What is expected. Your answer must be every line of the data that contains "statement".

Listed records Block Start

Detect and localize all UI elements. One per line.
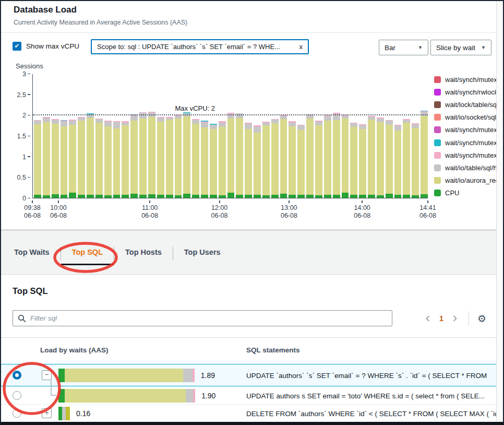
stacked-bar[interactable] <box>87 113 94 198</box>
bar-segment-cpu <box>201 195 208 198</box>
stacked-bar[interactable] <box>342 115 349 198</box>
stacked-bar[interactable] <box>236 113 243 198</box>
filter-sql-field[interactable] <box>13 310 392 326</box>
stacked-bar[interactable] <box>350 123 357 198</box>
search-input[interactable] <box>30 314 387 322</box>
tab-top-hosts[interactable]: Top Hosts <box>114 246 173 265</box>
next-page-button[interactable] <box>452 315 458 322</box>
tab-top-sql[interactable]: Top SQL <box>61 246 114 265</box>
table-row[interactable]: 1.90 UPDATE authors s SET email = 'toto'… <box>1 387 503 404</box>
legend-item[interactable]: wait/io/socket/sql/clie <box>434 111 497 124</box>
collapse-button[interactable]: − <box>42 370 52 380</box>
stacked-bar[interactable] <box>359 124 366 198</box>
stacked-bar[interactable] <box>403 119 410 198</box>
bar-segment-cpu <box>175 195 182 198</box>
stacked-bar[interactable] <box>289 121 296 198</box>
table-row[interactable]: − 1.89 UPDATE `authors` `s` SET `email` … <box>1 364 503 386</box>
stacked-bar[interactable] <box>421 111 428 198</box>
bar-segment-table <box>359 125 366 129</box>
scrollbar-track[interactable] <box>496 1 503 422</box>
stacked-bar[interactable] <box>386 120 393 198</box>
bar-segment-redo <box>210 129 217 195</box>
show-max-vcpu-checkbox[interactable]: ✔ <box>13 42 21 51</box>
scope-dismiss-button[interactable]: x <box>299 43 303 51</box>
stacked-bar[interactable] <box>78 117 85 198</box>
stacked-bar[interactable] <box>201 121 208 198</box>
stacked-bar[interactable] <box>262 122 270 198</box>
scope-filter-tag[interactable]: Scope to: sql : UPDATE `authors` `s` SET… <box>91 39 309 54</box>
sql-statement-link[interactable]: UPDATE authors s SET email = 'toto' WHER… <box>246 392 485 400</box>
row-radio[interactable] <box>13 391 21 400</box>
stacked-bar[interactable] <box>368 116 375 198</box>
legend-item[interactable]: CPU <box>434 187 497 199</box>
stacked-bar[interactable] <box>183 112 190 198</box>
y-tick-label: 0.5 <box>17 174 26 181</box>
stacked-bar[interactable] <box>227 113 235 198</box>
legend-item[interactable]: wait/synch/rwlock/inn <box>434 86 497 98</box>
max-vcpu-line <box>33 114 428 115</box>
previous-page-button[interactable] <box>425 315 431 322</box>
stacked-bar[interactable] <box>219 121 226 198</box>
stacked-bar[interactable] <box>104 121 112 198</box>
tab-top-users[interactable]: Top Users <box>173 246 232 265</box>
chart-type-value: Bar <box>385 44 395 52</box>
bar-segment-table <box>386 121 393 124</box>
stacked-bar[interactable] <box>139 112 147 198</box>
stacked-bar[interactable] <box>412 123 419 198</box>
stacked-bar[interactable] <box>315 121 322 198</box>
stacked-bar[interactable] <box>61 120 68 198</box>
stacked-bar[interactable] <box>254 125 261 198</box>
stacked-bar[interactable] <box>377 117 384 198</box>
legend-label: wait/io/aurora_redo_lo <box>445 176 497 184</box>
tab-top-waits[interactable]: Top Waits <box>3 246 61 265</box>
load-by-waits-bar <box>58 369 195 382</box>
bar-segment-cpu <box>192 195 199 198</box>
stacked-bar[interactable] <box>52 119 59 198</box>
stacked-bar[interactable] <box>148 112 155 198</box>
gear-icon[interactable]: ⚙ <box>477 314 486 324</box>
stacked-bar[interactable] <box>69 120 76 198</box>
stacked-bar[interactable] <box>122 121 129 198</box>
stacked-bar[interactable] <box>166 117 173 198</box>
stacked-bar[interactable] <box>394 125 402 198</box>
slice-by-dropdown[interactable]: Slice by wait ▼ <box>430 40 491 55</box>
legend-item[interactable]: wait/io/table/sql/hand <box>434 161 497 174</box>
chart-plot-area[interactable]: Max vCPU: 2 <box>32 74 428 198</box>
stacked-bar[interactable] <box>34 120 41 198</box>
legend-item[interactable]: wait/lock/table/sql/ha <box>434 98 497 111</box>
bar-segment-cpu <box>306 195 314 198</box>
chart-type-dropdown[interactable]: Bar ▼ <box>379 40 428 55</box>
stacked-bar[interactable] <box>280 115 287 198</box>
row-radio-selected[interactable] <box>13 371 21 380</box>
bar-segment-cpu <box>34 195 41 198</box>
stacked-bar[interactable] <box>324 115 331 198</box>
legend-item[interactable]: wait/synch/mutex/inn <box>434 136 497 149</box>
stacked-bar[interactable] <box>245 123 252 198</box>
page-number[interactable]: 1 <box>439 314 443 323</box>
legend-item[interactable]: wait/io/aurora_redo_lo <box>434 174 497 187</box>
bar-segment-redo <box>254 133 261 194</box>
table-row[interactable]: + 0.16 DELETE FROM `authors` WHERE `id` … <box>1 404 503 422</box>
sql-statement-link[interactable]: DELETE FROM `authors` WHERE `id` < ( SEL… <box>246 410 501 418</box>
stacked-bar[interactable] <box>297 125 305 198</box>
y-tick-mark <box>28 115 30 116</box>
stacked-bar[interactable] <box>157 117 164 198</box>
sql-statement-link[interactable]: UPDATE `authors` `s` SET `email` = ? WHE… <box>246 372 487 380</box>
stacked-bar[interactable] <box>192 119 199 198</box>
stacked-bar[interactable] <box>95 119 103 198</box>
bar-segment-redo <box>148 117 155 194</box>
stacked-bar[interactable] <box>306 114 314 198</box>
expand-button[interactable]: + <box>42 408 52 418</box>
stacked-bar[interactable] <box>333 113 340 198</box>
stacked-bar[interactable] <box>113 121 121 198</box>
legend-item[interactable]: wait/synch/mutex/sql/ <box>434 73 497 86</box>
stacked-bar[interactable] <box>43 117 50 198</box>
stacked-bar[interactable] <box>210 124 217 198</box>
stacked-bar[interactable] <box>175 115 182 198</box>
stacked-bar[interactable] <box>271 119 279 198</box>
row-radio[interactable] <box>13 409 21 418</box>
stacked-bar[interactable] <box>130 114 138 198</box>
bar-segment-redo <box>350 127 357 194</box>
legend-item[interactable]: wait/synch/mutex/inn <box>434 149 497 161</box>
legend-item[interactable]: wait/synch/mutex/inn <box>434 124 497 136</box>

Listed records Block End

Response.
sql-statement-link[interactable]: UPDATE authors s SET email = 'toto' WHER… <box>246 392 485 400</box>
sql-statement-link[interactable]: DELETE FROM `authors` WHERE `id` < ( SEL… <box>246 410 501 418</box>
sql-statement-link[interactable]: UPDATE `authors` `s` SET `email` = ? WHE… <box>246 372 487 380</box>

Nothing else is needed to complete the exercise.